Health care access is not only limited to enrollment in insurance coverage. Many families with insurance still face barriers that prevent them from getting the care they need to keep themselves and their children healthy. Health care access means that children and families can receive care in their communities, in languages they understand, and by providers they trust. Being able to see a health care provider and receive culturally-responsive and gender-affirming primary and prenatal care – in addition to mental health care – is critical in a child’s ability to grow and thrive.
Promoting children’s health care is another way of ensuring their parents are healthy and cared for, particularly during pregnancy and in the postpartum period.
Racial disparities in maternal health are particularly concerning. Mortality rates for Black women in the first year after giving birth are over twice that of white women in Virginia at 79.3 per 100,000 live births.

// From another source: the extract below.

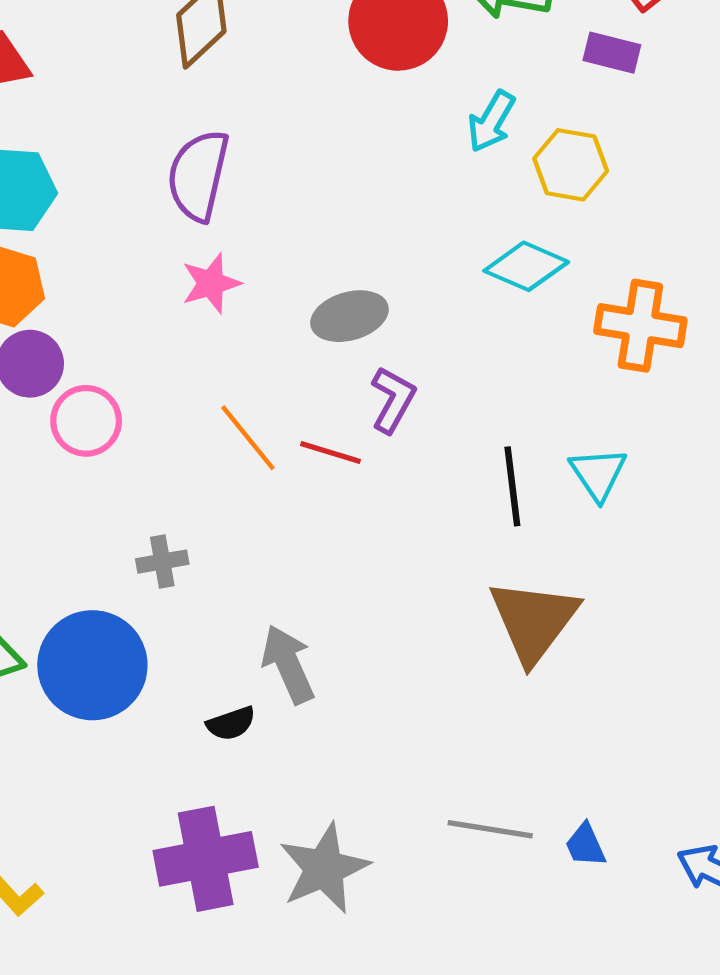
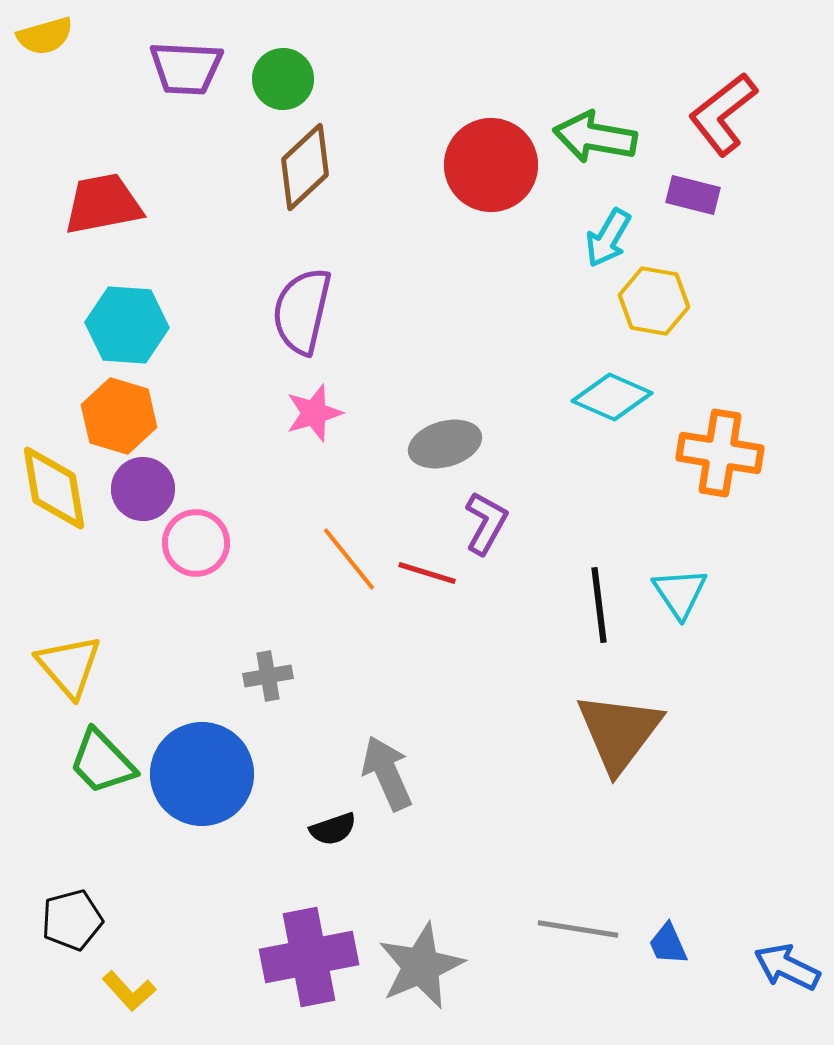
cyan arrow: (491, 121) -> (608, 238), moved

Health care, food access, affordable housing, and economic security are closely linked as “social determinants of health.” These social determinants, often established by the policies and systems in a community, factor into a child’s overall well-being and that of their caregivers. We consider all of these policies and systems to be interwoven and critical components of supporting the immediate and long-term health of children and their families.
- Covering all kids with health insurance regardless of income or immigration status.
- Maximizing the state-federal partnership through Medicaid by providing robust benefits to enrolled Virginians.
- Providing implicit bias training for medical professionals, particularly those involved in the care of pregnant persons and children.
- Ensuring transgender and nonbinary youth have access to gender-affirming health care and insurance coverage for gender-affirming procedures.
We currently participate in the following coalitions: PUSH Coalition (Virginia Interfaith Center for Public Policy), Healthcare for All Virginians (HAV) Coalition, CHIPAC, and DMAS Medical Care Advisory Committee.